How to combat food fraud
Food fraud can have a dire impact on food safety, especially when products deemed allergen-free are adulterated with the substance in question, harmful microorganisms flourish as a result of noncompliant practices, or carcinogens become introduced into the food supply. Even when not a public health hazard, the crime of food fraud compromises a product’s authenticity, an attribute of increasing value to consumers.
Fortunately, vulnerability assessment throughout the supply chain, coupled with more stringent traceability measures, helps to mitigate this threat to the global food supply, experts contend.
Because they deal with multitudinous private brand suppliers, grocery retailers with store brands need to be aware of this growing problem — one that could surge as consumers become ever more demanding about the ingredients in their food and willing to pay higher prices for clean label, free-from, sustainable, locally sourced and premium-quality products.
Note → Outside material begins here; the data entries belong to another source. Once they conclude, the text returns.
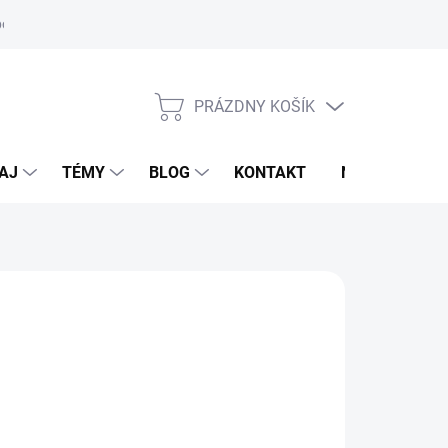
oriadok
PRÁZDNY KOŠÍK
NÁKUPNÝ
KOŠÍK
AJ
TÉMY
BLOG
KONTAKT
NOVINKY
M
d
19,95 €
otková
voľte variant
: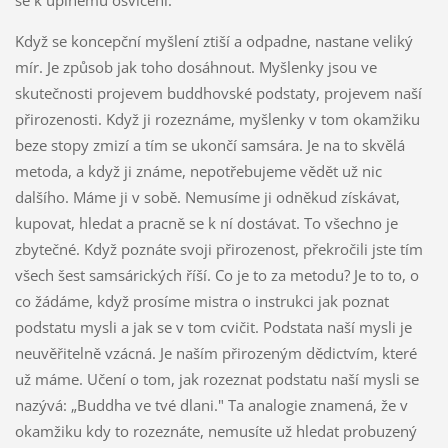
Když se koncepční myšlení ztiší a odpadne, nastane veliký
mír. Je způsob jak toho dosáhnout. Myšlenky jsou ve
skutečnosti projevem buddhovské podstaty, projevem naší
přirozenosti. Když ji rozeznáme, myšlenky v tom okamžiku
beze stopy zmizí a tím se ukončí samsára. Je na to skvělá
metoda, a když ji známe, nepotřebujeme vědět už nic
dalšího. Máme ji v sobě. Nemusíme ji odněkud získávat,
kupovat, hledat a pracně se k ní dostávat. To všechno je
zbytečné. Když poznáte svoji přirozenost, překročili jste tím
všech šest samsárických říší. Co je to za metodu? Je to to, o
co žádáme, když prosíme mistra o instrukci jak poznat
podstatu mysli a jak se v tom cvičit. Podstata naší mysli je
neuvěřitelně vzácná. Je naším přirozeným dědictvím, které
už máme. Učení o tom, jak rozeznat podstatu naší mysli se
nazývá: „Buddha ve tvé dlani." Ta analogie znamená, že v
okamžiku kdy to rozeznáte, nemusíte už hledat probuzený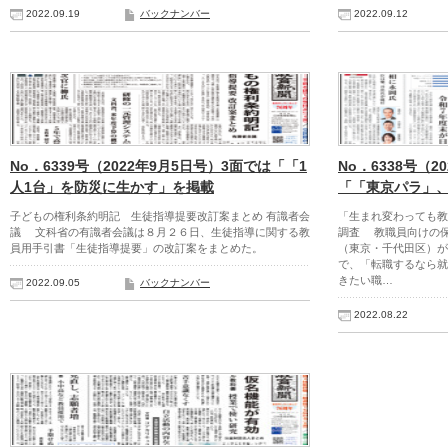
2022.09.19
バックナンバー
2022.09.12
No．6339号（2022年9月5日号）3面では「「1
No．6338号（2
人1台」を防災に生かす」を掲載
「「東京パラ」、
子どもの権利条約明記 生徒指導提要改訂案まとめ 有識者会
「生まれ変わっても教
議 文科省の有識者会議は８月２６日、生徒指導に関する教
調査 教職員向けの
員用手引書「生徒指導提要」の改訂案をまとめた。
（東京・千代田区）が
で、「転職するなら就
きたい職…
2022.09.05
バックナンバー
2022.08.22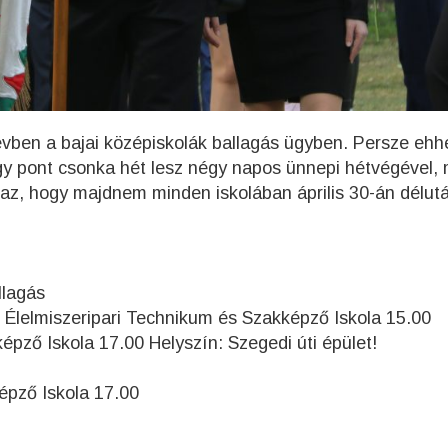
vben a bajai középiskolák ballagás ügyben. Persze ehh
ogy pont csonka hét lesz négy napos ünnepi hétvégével, 
eg az, hogy majdnem minden iskolában április 30-án délut
llagás
lelmiszeripari Technikum és Szakképző Iskola 15.00
ző Iskola 17.00 Helyszín: Szegedi úti épület!
épző Iskola 17.00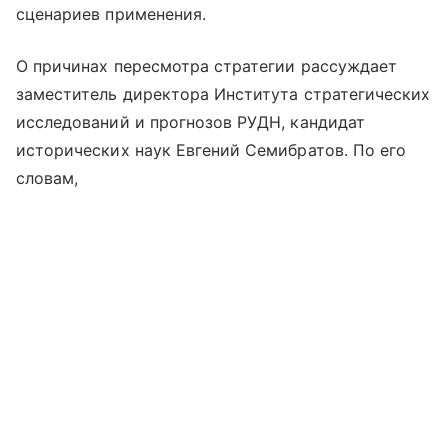
сценариев применения.
О причинах пересмотра стратегии рассуждает
заместитель директора Института стратегических
исследований и прогнозов РУДН, кандидат
исторических наук Евгений Семибратов. По его
словам,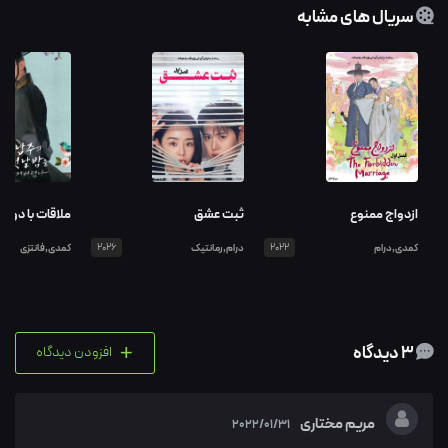
سریال های مشابه
ازدواج ممنوع
ثبت عشق
ملاقات با دوک
کمدی,درام
2022
درام,رمانتیک
2026
کمدی,فانتزی
+
3 دیدگاه
افزودن دیدگاه
مریم مختاری
2022/01/31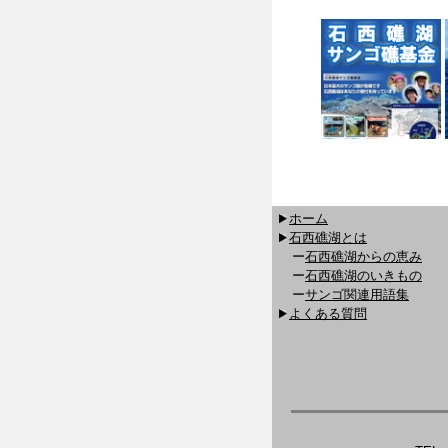
ホーム
石西礁湖とは
ー
石西礁湖からの恵み
ー
石西礁湖のいきもの
ー
サンゴ関連用語集
よくある質問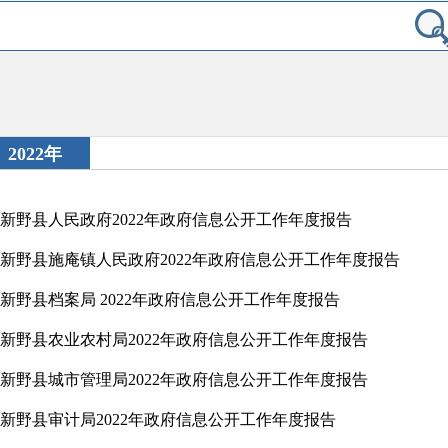
2022年
新野县人民政府2022年政府信息公开工作年度报告
新野县施庵镇人民政府2022年政府信息公开工作年度报告
新野县档案局 2022年政府信息公开工作年度报告
新野县农业农村局2022年政府信息公开工作年度报告
新野县城市管理局2022年政府信息公开工作年度报告
新野县审计局2022年政府信息公开工作年度报告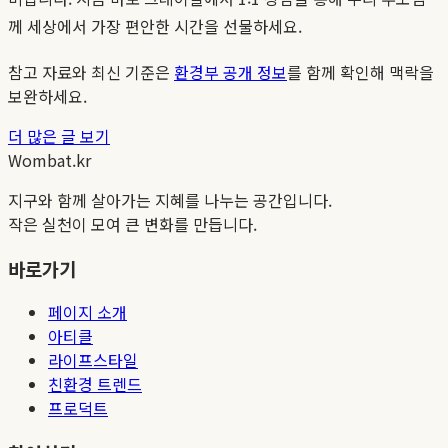
께 세상에서 가장 편안한 시간을 선물하세요.
참고 자료와 최신 기준은
환경부 공개 정보
를 함께 확인해 맥락을
보완하세요.
더 많은 글 보기
Wombat.kr
지구와 함께 살아가는 지혜를 나누는 공간입니다.
작은 실천이 모여 큰 변화를 만듭니다.
바로가기
페이지 소개
아티클
라이프스타일
친환경 트렌드
프로덕트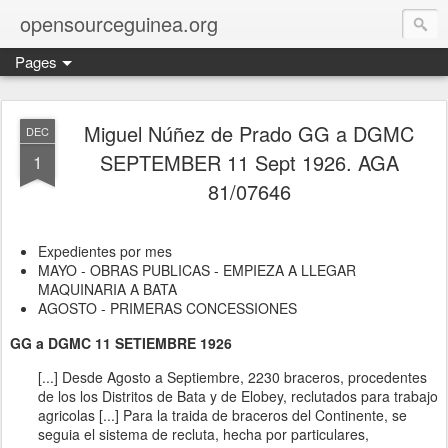
opensourceguinea.org
Pages
Miguel Núñez de Prado GG a DGMC
DEC
SEPTEMBER 11 Sept 1926. AGA
1
81/07646
Expedientes por mes
MAYO - OBRAS PUBLICAS - EMPIEZA A LLEGAR
MAQUINARIA A BATA
AGOSTO - PRIMERAS CONCESSIONES
GG a DGMC 11 SETIEMBRE 1926
[...] Desde Agosto a Septiembre, 2230 braceros, procedentes
de los los Distritos de Bata y de Elobey, reclutados para trabajo
agricolas [...] Para la traida de braceros del Continente, se
seguia el sistema de recluta, hecha por particulares,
Unlike food tampering intended to cause public harm or terror, food fraud’s main motivation is economic gain, points out John Spink, PhD, director of the Food Fraud Initiative at the Michigan State University College of Veterinary Medicine. A clandestine crime that is difficult to detect, the deliberate adulteration or misrepresentation of food costs the global food industry nearly $50 billion a year, according to Ann Arbor, Mich.-based NSF International, a public health and safety organization.
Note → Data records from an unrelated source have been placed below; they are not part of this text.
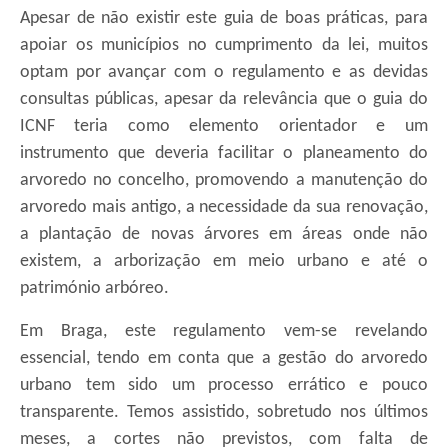
Apesar de não existir este guia de boas práticas, para
apoiar os municípios no cumprimento da lei, muitos
optam por avançar com o regulamento e as devidas
consultas públicas, apesar da relevância que o guia do
ICNF teria como elemento orientador e um
instrumento que deveria facilitar o planeamento do
arvoredo no concelho, promovendo a manutenção do
arvoredo mais antigo, a necessidade da sua renovação,
a plantação de novas árvores em áreas onde não
existem, a arborização em meio urbano e até o
património arbóreo.
Em Braga, este regulamento vem-se revelando
essencial, tendo em conta que a gestão do arvoredo
urbano tem sido um processo errático e pouco
transparente. Temos assistido, sobretudo nos últimos
meses, a cortes não previstos, com falta de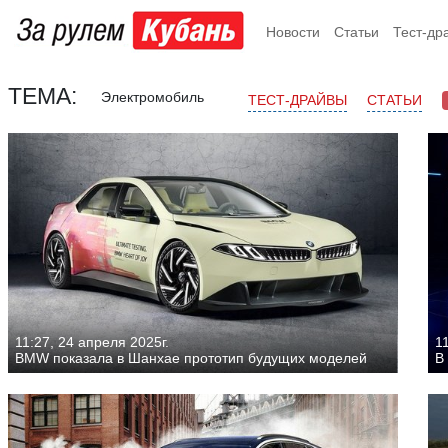
Новости
Статьи
Тест-др
ТЕМА:
Электромобиль
ТЕСТ-ДРАЙВЫ
СТАТЬИ
11:27, 24 апреля 2025г.
11
BMW показала в Шанхае прототип будущих моделей
В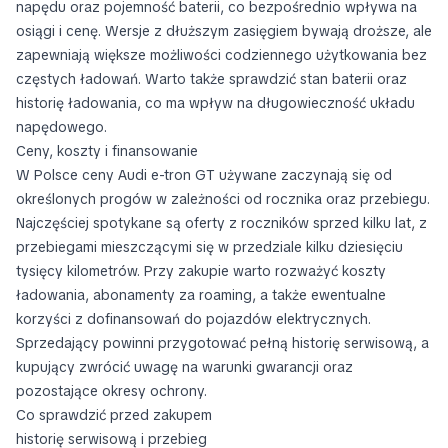
napędu oraz pojemność baterii, co bezpośrednio wpływa na
osiągi i cenę. Wersje z dłuższym zasięgiem bywają droższe, ale
zapewniają większe możliwości codziennego użytkowania bez
częstych ładowań. Warto także sprawdzić stan baterii oraz
historię ładowania, co ma wpływ na długowieczność układu
napędowego.
Ceny, koszty i finansowanie
W Polsce ceny Audi e-tron GT używane zaczynają się od
określonych progów w zależności od rocznika oraz przebiegu.
Najczęściej spotykane są oferty z roczników sprzed kilku lat, z
przebiegami mieszczącymi się w przedziale kilku dziesięciu
tysięcy kilometrów. Przy zakupie warto rozważyć koszty
ładowania, abonamenty za roaming, a także ewentualne
korzyści z dofinansowań do pojazdów elektrycznych.
Sprzedający powinni przygotować pełną historię serwisową, a
kupujący zwrócić uwagę na warunki gwarancji oraz
pozostające okresy ochrony.
Co sprawdzić przed zakupem
historię serwisową i przebieg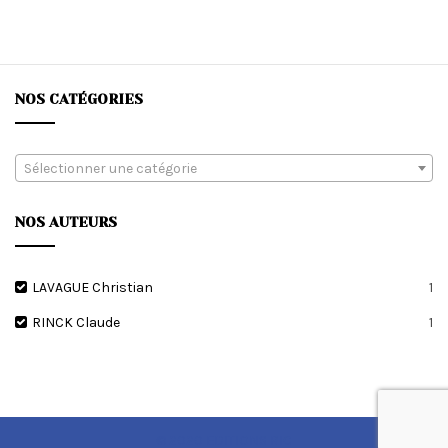
du
plus
récent
au
plus
NOS CATÉGORIES
ancien
Sélectionner une catégorie
NOS AUTEURS
LAVAGUE Christian
1
RINCK Claude
1
© 2020 EDITIONS RIC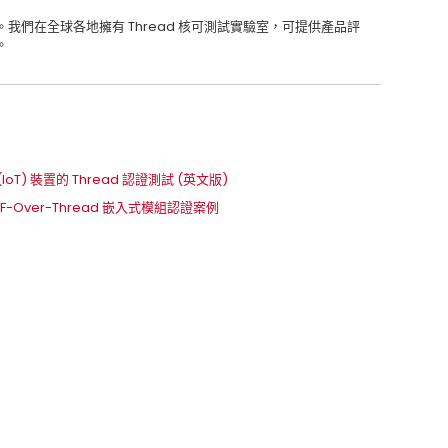
 的成員。我們在全球各地擁有 Thread 核可測試實驗室，可提供產品評
。
IoT) 裝置的 Thread 認證測試 (英文版)
CF-Over-Thread 嵌入式模組認證案例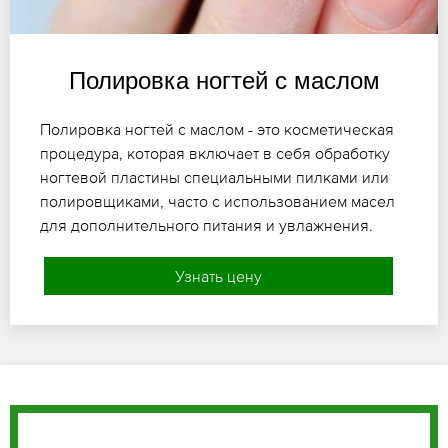
Полировка ногтей с маслом
Полировка ногтей с маслом - это косметическая
процедура, которая включает в себя обработку
ногтевой пластины специальными пилками или
полировщиками, часто с использованием масел
для дополнительного питания и увлажнения.
Узнать цену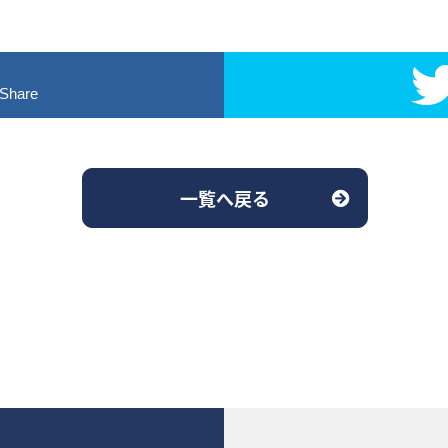
！
Share
一覧へ戻る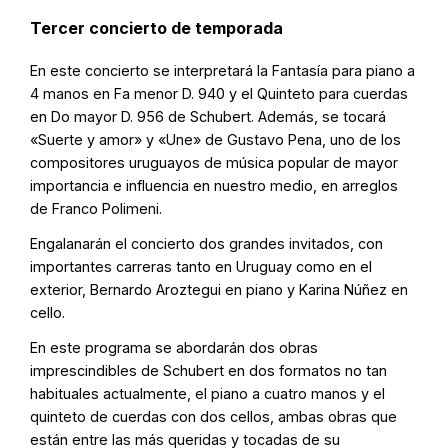
Tercer concierto de temporada
En este concierto se interpretará la Fantasía para piano a
4 manos en Fa menor D. 940 y el Quinteto para cuerdas
en Do mayor D. 956 de Schubert. Además, se tocará
«Suerte y amor» y «Une» de Gustavo Pena, uno de los
compositores uruguayos de música popular de mayor
importancia e influencia en nuestro medio, en arreglos
de Franco Polimeni.
Engalanarán el concierto dos grandes invitados, con
importantes carreras tanto en Uruguay como en el
exterior, Bernardo Aroztegui en piano y Karina Núñez en
cello.
En este programa se abordarán dos obras
imprescindibles de Schubert en dos formatos no tan
habituales actualmente, el piano a cuatro manos y el
quinteto de cuerdas con dos cellos, ambas obras que
están entre las más queridas y tocadas de su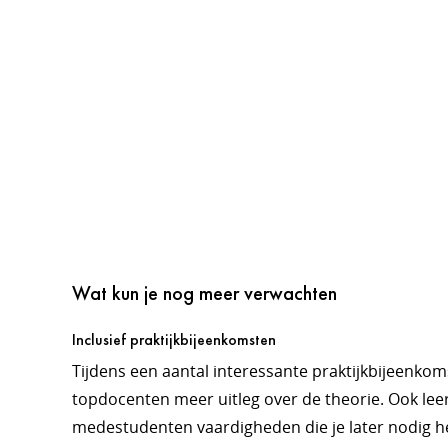
Wat kun je nog meer verwachten
Inclusief praktijkbijeenkomsten
Tijdens een aantal interessante praktijkbijeenkoms
topdocenten meer uitleg over de theorie. Ook lee
medestudenten vaardigheden die je later nodig h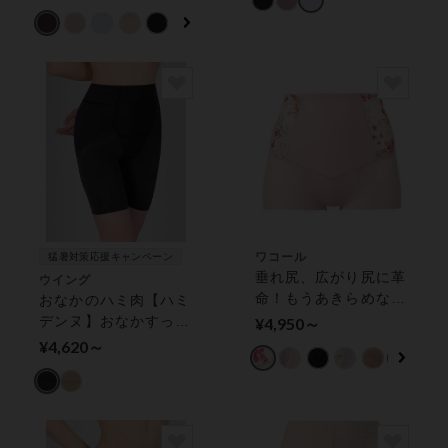
ガードル（ロング丈）
ワコール
猛暑対策応援キャンペーン
垂れ尻、広がり尻に革
ウイング
命！もうあきらめない
おなかのハミ肉【ハミ
で【肌リフト】 ガー
デンヌ】おなかすっき
¥4,950～
ドル（ショート丈）
りサポート ガードル
¥4,620～
（ロング丈）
Although it has existed since ancient times, food fraud historically hasn’t been taken seriously, says Andy Morling, head of food crime for the London-based National Food Crime Unit, a division of the U.K. Food Standards Agency. Globally, food crime sees “very low levels” of reporting and victim awareness, he noted during a panel discussion at the recent Food Safety Summit in Rosemont, Ill.
In the United Kingdom, this all changed with the “horse meat scandal” of 2013, in which horse meat DNA was discovered in frozen beef patties and other products such as frozen lasagna and frozen spaghetti with beef Bolognese sauce — predominantly own-brand items sold at Tesco, Aldi and other European grocery retailers.
Originating from horse slaughterhouses in Romania and Poland, the horse meat was deliberately relabeled as beef later in the supply chain. A Dutch meat wholesaler was convicted for his role in the Europewide scandal, which involved a number of individuals and companies.
“This was big news,” Morling stressed. “We kind of love our horses in the U.K. as you do in the United States. And the thought of eating one, although our European neighbors do on a regular basis, was just something that we were not prepared to do.”
As Morling explained, the public pain caused by this particular incident was two-fold: Not only had criminals infiltrated the food supply, but also the idea that food was somehow inviolable was forever put to rest. What’s more, the massive scale of the fraud, “believed to involve organized crime at a serious level and scope,” shook up the country.
“It really made the government wake up to a problem that had been brewing for many years,” Morling said.
Global in scope, olive oil fraud has also seized the public’s attention in recent years, with the championing of the Mediterranean diet as the world’s most healthful driving consumer demand for extra-virgin olive oil. Indeed, a sizeable proportion of “extra-virgin” olive oil from Italy is adulterated, not truly extra-virgin, not produced in Italy and, in some cases, not even olive oil.
It’s easy to imagine organized crime and profit-hungry companies exploiting for economic gain other contemporary consumer preferences — misrepresenting ordinary food as organic, non-GMO, fair trade or vegan, for example.
Adopting food fraud preventive controls, including vulnerability assessment, is a certification requirement of the Global Food Safety Initiative (GFSI) that will take effect in 2018. “If you are going to be GFSI-compliant, it is not optional to do a vulnerability assessment and have a food fraud prevention plan,” Spink stressed during the panel discussion. “If you don’t do this, you’re not [going to be] allowed to stay in business and people are not going to buy from you if your product is subject to a recall.”
The GFSI’s “Issue 7 Guidance Document” on food fraud specifically requires GFSI-recognized organizations to have a “documented food fraud vulnerability assessment procedure” in place to identify potential areas of vulnerability and prioritize food fraud mitigation measures.
The Food Safety Modernization Act (FSMA) also addresses food fraud. In addition, fraud prevention and vulnerability assessment standards are being considered for inclusion in Codex Alimentarius, the world food code. What’s more, public companies must now report the financial risks associated with food fraud vulnerability under the Sarbanes-Oxley Act of 2002, Spink noted.
As a part of enterprise risk management, food fraud prevention “can be very overwhelming if you don’t break it down into bite-size chunks,” observed panelist Peter Begg, a former senior director for global quality at Mondelez International.
Although food companies for years have had measures in place that partially address food fraud, “having a holistic, systematic plan focused on food fraud is relatively new for the industry,” Begg said.
But addressing food fraud, specifically the economically motivated adulteration (EMA) of food products, is not just about compliance with new standards, Begg emphasized. It’s about “protecting your company and its brands from potential risks.”